WHAT TO WORK ON >> Leave every picture out. Set down all the lines below exactly.

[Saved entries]
☆ ☆ ☆ ☆ ☆ ☆ ☆
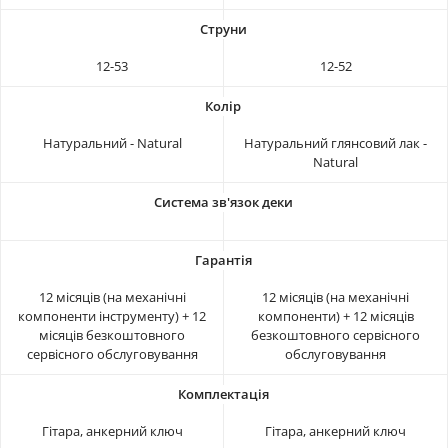
12-53
12-52
Натуральний - Natural
Натуральний глянсовий лак -
Natural
12 місяців (на механічні
12 місяців (на механічні
компоненти інструменту) + 12
компоненти) + 12 місяців
місяців безкоштовного
безкоштовного сервісного
сервісного обслуговування
обслуговування
Гітара, анкерний ключ
Гітара, анкерний ключ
☆ ☆ ☆ ☆ ☆ ☆ ☆
FINISHED EXERCISE >>
12-53
12-52
Натуральний - Natural
Натуральний глянсовий лак -
Natural
12 місяців (на механічні
12 місяців (на механічні
компоненти інструменту) + 12
компоненти) + 12 місяців
місяців безкоштовного
безкоштовного сервісного
сервісного обслуговування
обслуговування
Гітара, анкерний ключ
Гітара, анкерний ключ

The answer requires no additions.